==== Data provided ====
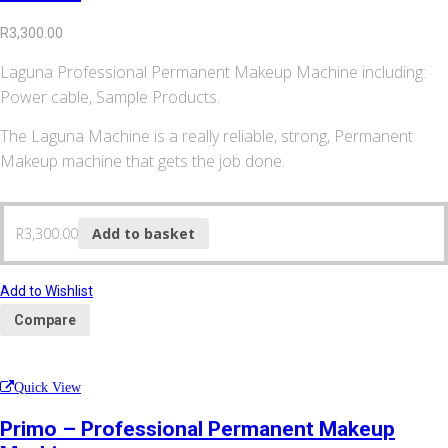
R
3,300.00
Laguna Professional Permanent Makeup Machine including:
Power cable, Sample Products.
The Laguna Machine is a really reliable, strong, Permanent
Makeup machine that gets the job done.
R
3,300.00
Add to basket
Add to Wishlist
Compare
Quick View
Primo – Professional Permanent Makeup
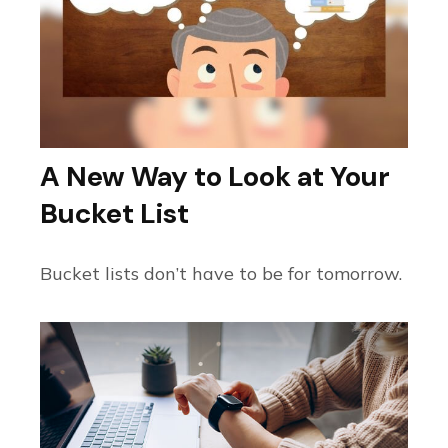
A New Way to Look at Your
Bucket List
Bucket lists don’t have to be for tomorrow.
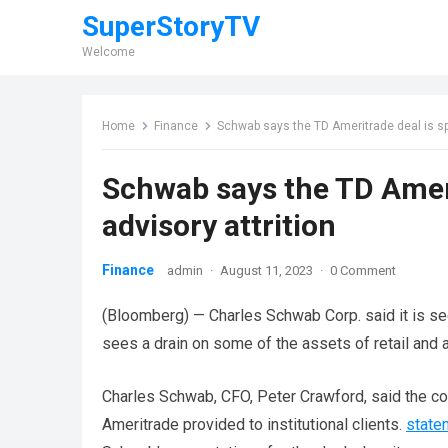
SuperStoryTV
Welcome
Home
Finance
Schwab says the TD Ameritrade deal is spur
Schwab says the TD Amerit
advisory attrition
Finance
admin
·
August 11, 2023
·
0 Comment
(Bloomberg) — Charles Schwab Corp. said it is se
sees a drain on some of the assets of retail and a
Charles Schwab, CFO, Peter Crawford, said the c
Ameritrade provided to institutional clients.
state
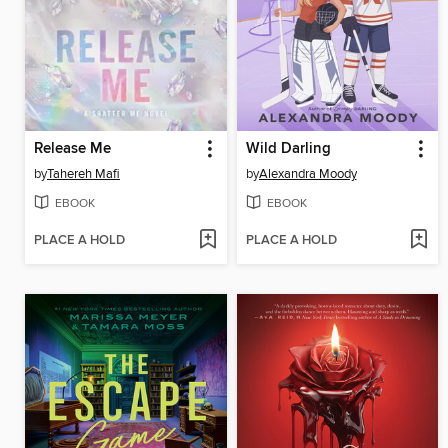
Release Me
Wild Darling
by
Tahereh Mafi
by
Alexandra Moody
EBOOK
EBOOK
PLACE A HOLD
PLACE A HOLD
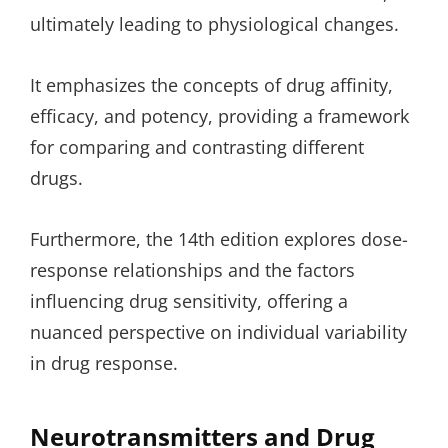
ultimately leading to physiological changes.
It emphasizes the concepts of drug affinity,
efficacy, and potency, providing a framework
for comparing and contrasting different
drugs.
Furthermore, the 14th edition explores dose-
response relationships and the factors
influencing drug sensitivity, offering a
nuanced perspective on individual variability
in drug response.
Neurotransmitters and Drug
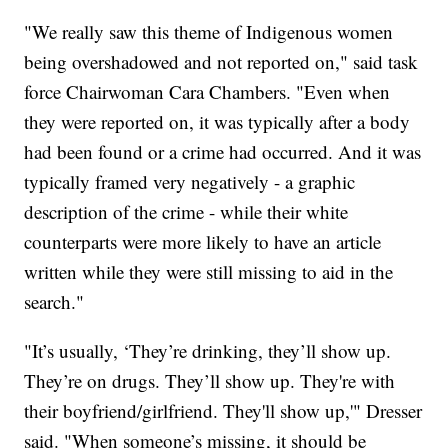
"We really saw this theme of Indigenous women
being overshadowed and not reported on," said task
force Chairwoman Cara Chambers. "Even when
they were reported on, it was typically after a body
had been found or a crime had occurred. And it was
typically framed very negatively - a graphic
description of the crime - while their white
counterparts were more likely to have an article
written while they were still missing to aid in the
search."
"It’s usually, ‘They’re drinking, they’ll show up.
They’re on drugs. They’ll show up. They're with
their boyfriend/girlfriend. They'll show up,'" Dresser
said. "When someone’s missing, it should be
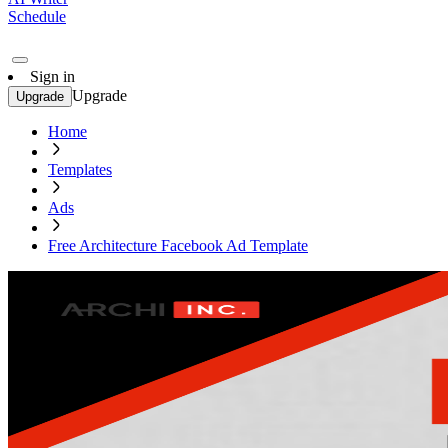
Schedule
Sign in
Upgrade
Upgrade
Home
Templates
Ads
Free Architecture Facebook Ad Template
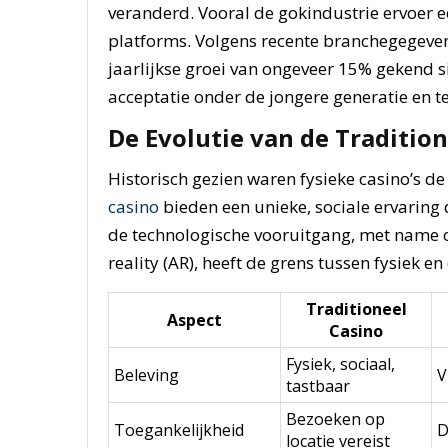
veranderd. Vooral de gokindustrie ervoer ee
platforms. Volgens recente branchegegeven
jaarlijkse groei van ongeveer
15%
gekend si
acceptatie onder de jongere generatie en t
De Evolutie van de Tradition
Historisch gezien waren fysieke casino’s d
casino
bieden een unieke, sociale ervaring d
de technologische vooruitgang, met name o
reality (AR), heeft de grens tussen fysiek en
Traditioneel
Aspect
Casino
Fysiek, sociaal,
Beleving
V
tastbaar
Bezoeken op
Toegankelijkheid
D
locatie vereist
====
What to produce => For each line above that carries the word "Ameritrade", copy it out.

Task solution =>
Schwab says the TD Ameritrade deal is spur
Ameritrade provided to institutional clients.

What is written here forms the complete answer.